Rum Rok is a new project from Bob Simpson, a veteran Sacramento nightlife impresario, and partners Jesse Barnes and John Russell, who co-own Republic Bar & Grill with Simpson. A full plate of major projects are in store for Simpson during 2016, including a trio of businesses that will serve food and drink at Seventh and K streets near Golden 1 Center. But right now, the focus remains on getting Rum Rok rolling into the new year.

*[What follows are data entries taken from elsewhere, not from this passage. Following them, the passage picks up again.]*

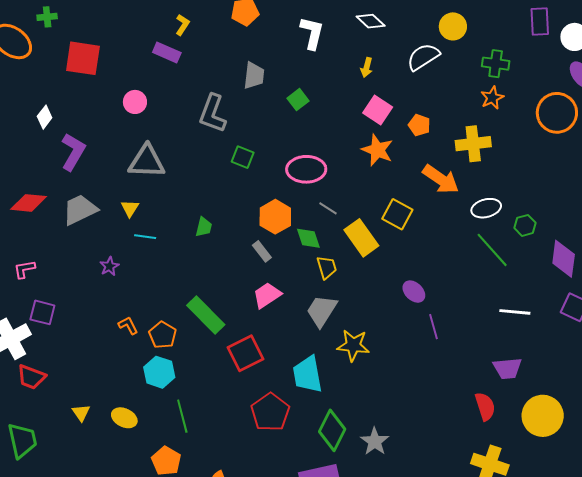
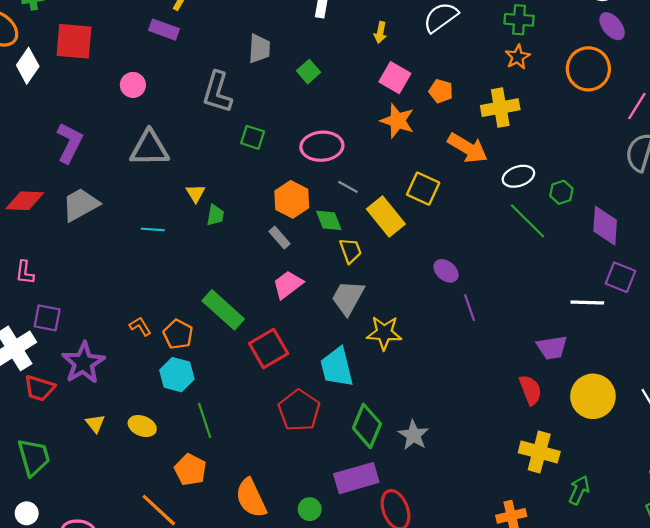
white diamond: (45, 117) -> (28, 66), moved, size x1.4
yellow triangle: (130, 208) -> (196, 193), moved
purple star: (109, 266) -> (83, 363), moved, size x2.0
pink L-shape: (24, 269) -> (25, 272), turned -70
white line: (515, 312) -> (587, 302), moved

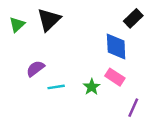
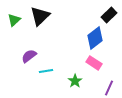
blue diamond: (116, 47) -> (95, 38), turned 55
green star: (92, 87) -> (75, 81), moved

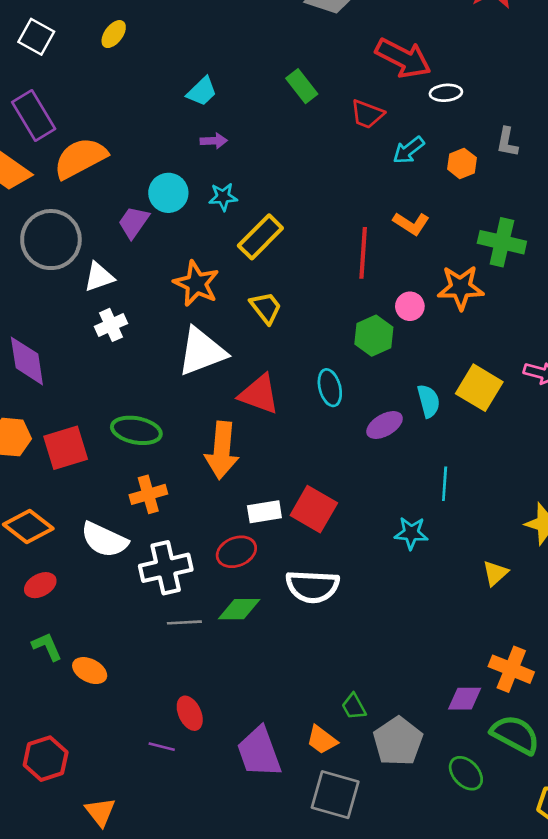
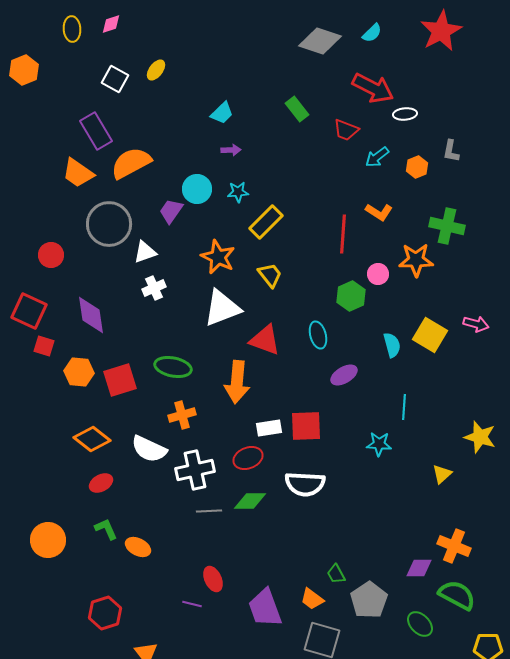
white square: (36, 37) -> (115, 79), moved
purple ellipse: (385, 425) -> (344, 375), moved
red square: (314, 509) -> (306, 426), turned -32

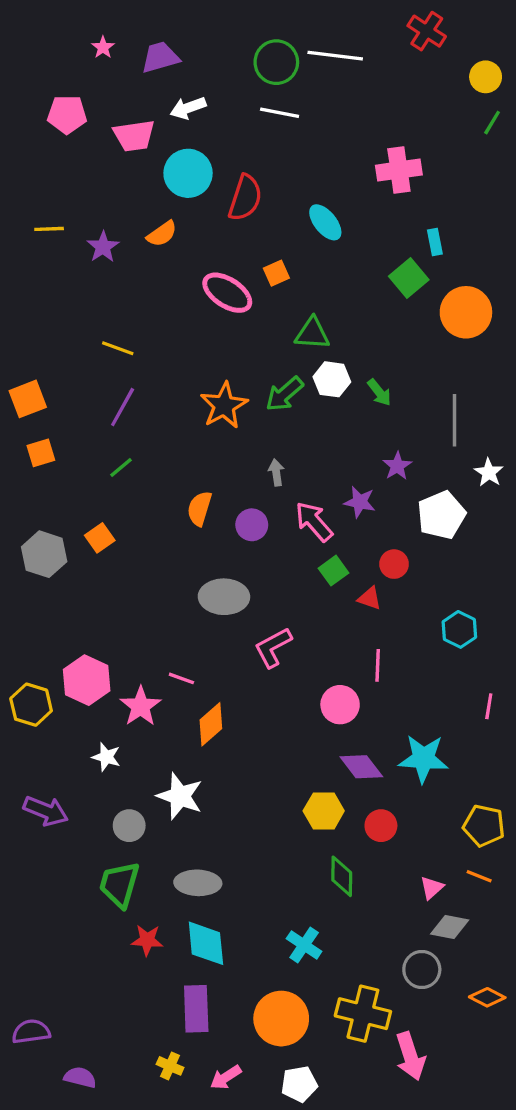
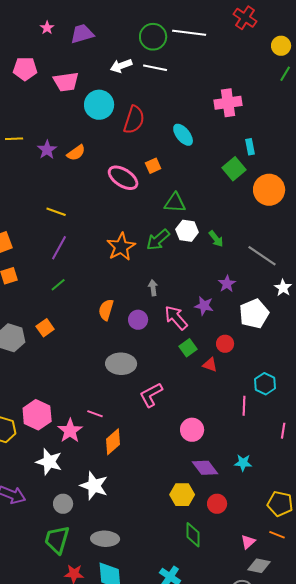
white arrow: (188, 108) -> (121, 66), moved
orange semicircle: (162, 234) -> (76, 153), moved
gray line: (454, 420) -> (262, 256), turned -56
pink line: (378, 665) -> (244, 406), moved
white star: (106, 757) -> (49, 462), size x1.5
cyan star: (423, 759) -> (243, 463), size x0.6

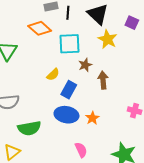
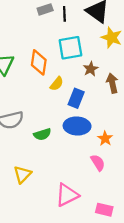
orange diamond: (40, 28) -> (39, 62), moved, turned 65
orange star: (92, 118) -> (105, 138), moved
green semicircle: (29, 128) -> (42, 134), moved, size x0.7

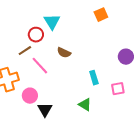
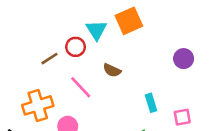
orange square: (101, 15) -> (129, 21), moved, size x1.5
brown line: (25, 51) -> (49, 59), moved
purple circle: (126, 57) -> (184, 59), moved

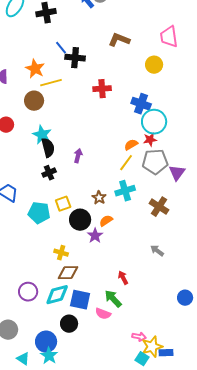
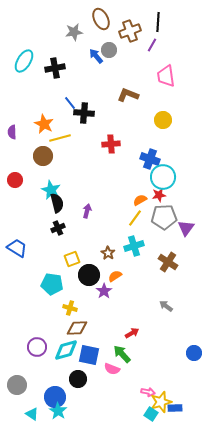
pink trapezoid: (169, 37) -> (166, 76), moved
cyan pentagon: (39, 213) -> (52, 284), moved
red arrow: (123, 278) -> (132, 333), turned 88

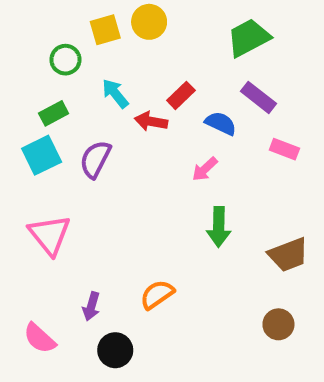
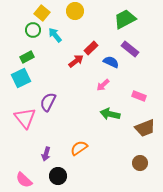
yellow square: (105, 30) -> (42, 13), moved, turned -35
cyan arrow: (115, 93) -> (55, 35), moved
red arrow: (151, 121) -> (76, 61), turned 133
pink rectangle: (284, 149) -> (139, 96), moved
purple semicircle: (95, 159) -> (48, 102), moved
green arrow: (219, 227) -> (110, 114), turned 102
pink semicircle: (40, 338) -> (24, 180), moved

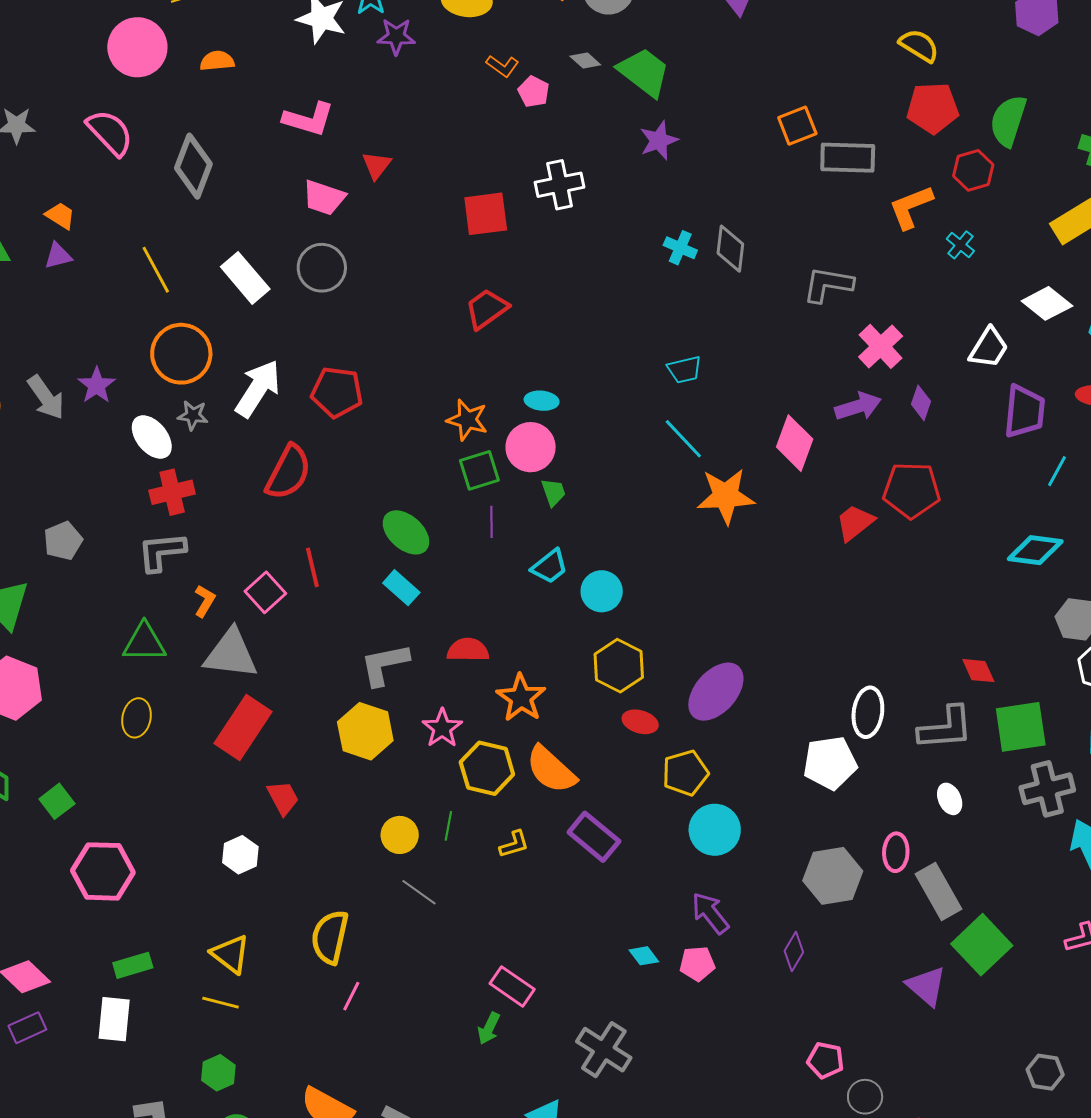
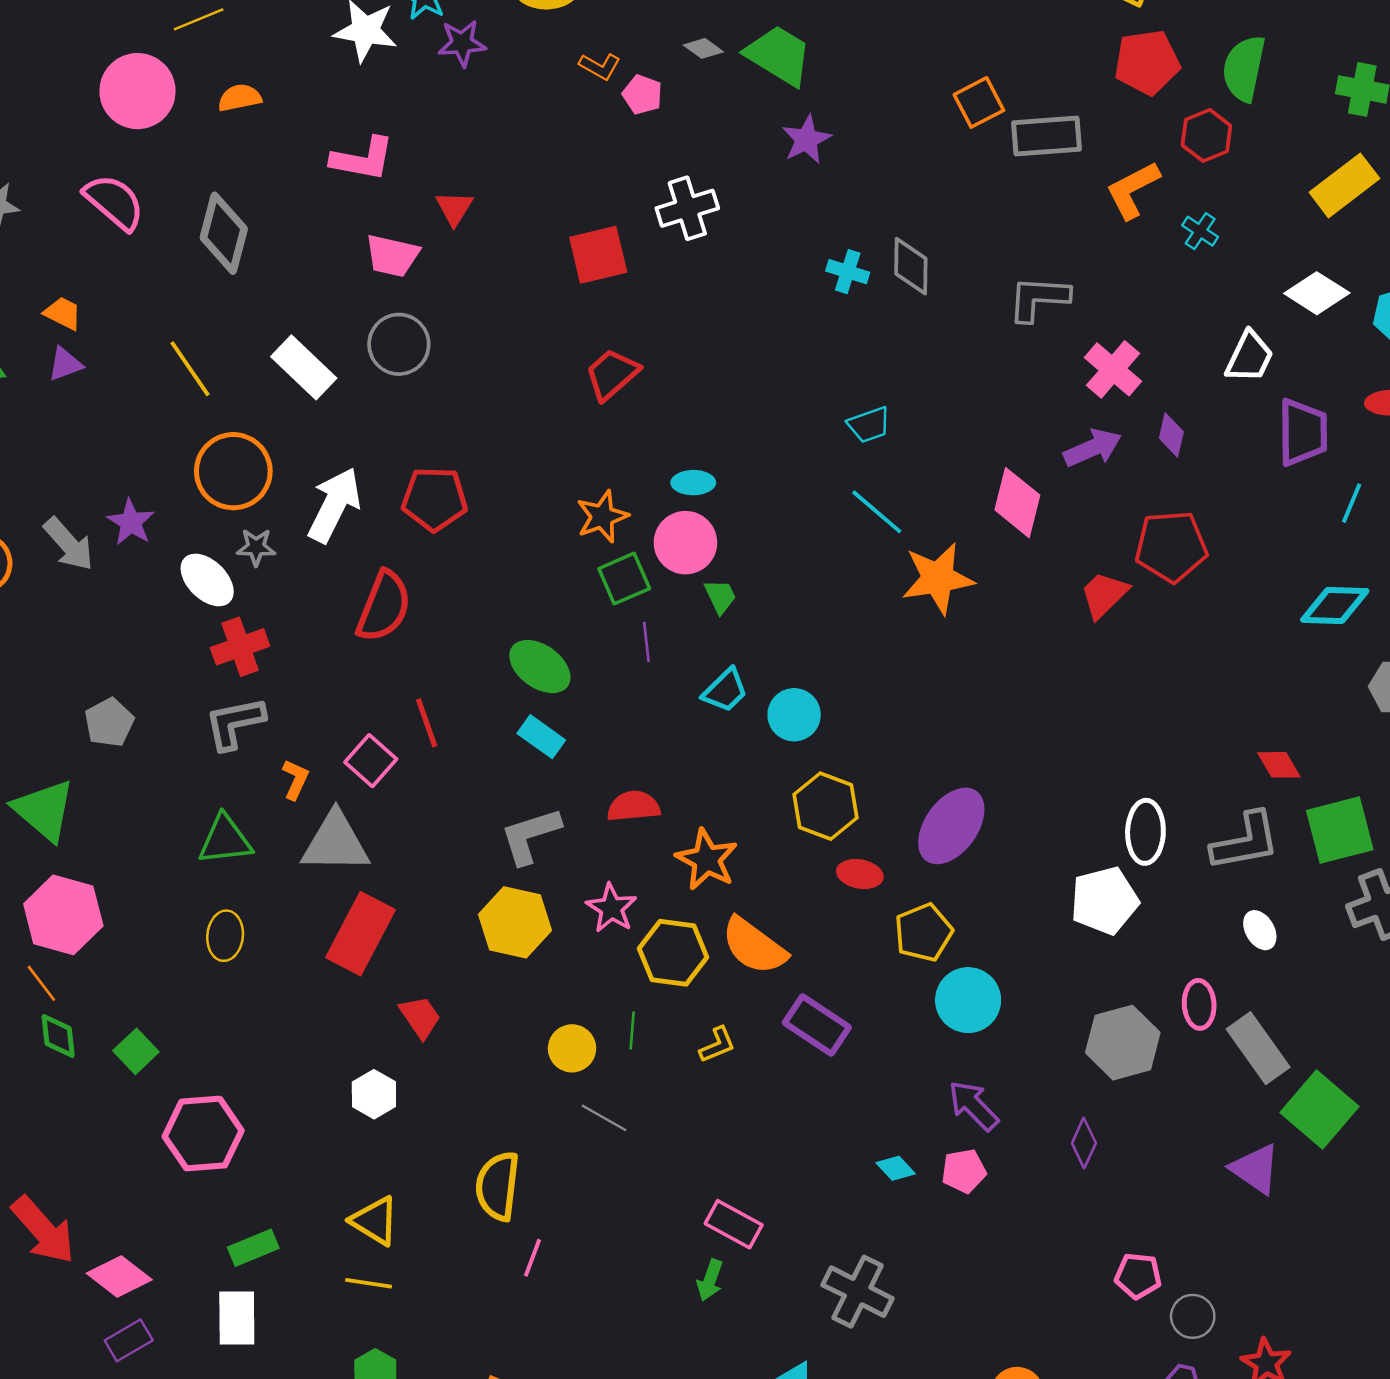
orange star: (467, 420) -> (602, 517), turned -30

Simpson sees Rum Rok as another key component of a downtown theater district that caters to patrons of the Wells Fargo Pavilion, Sacramento Memorial Auditorium and Sacramento Community Theater. Those venues sit near 15th Street between G and J streets, an area that is home to several other watering holes and restaurants. Republic Bar & Grill is just about a block away from Rum Rok.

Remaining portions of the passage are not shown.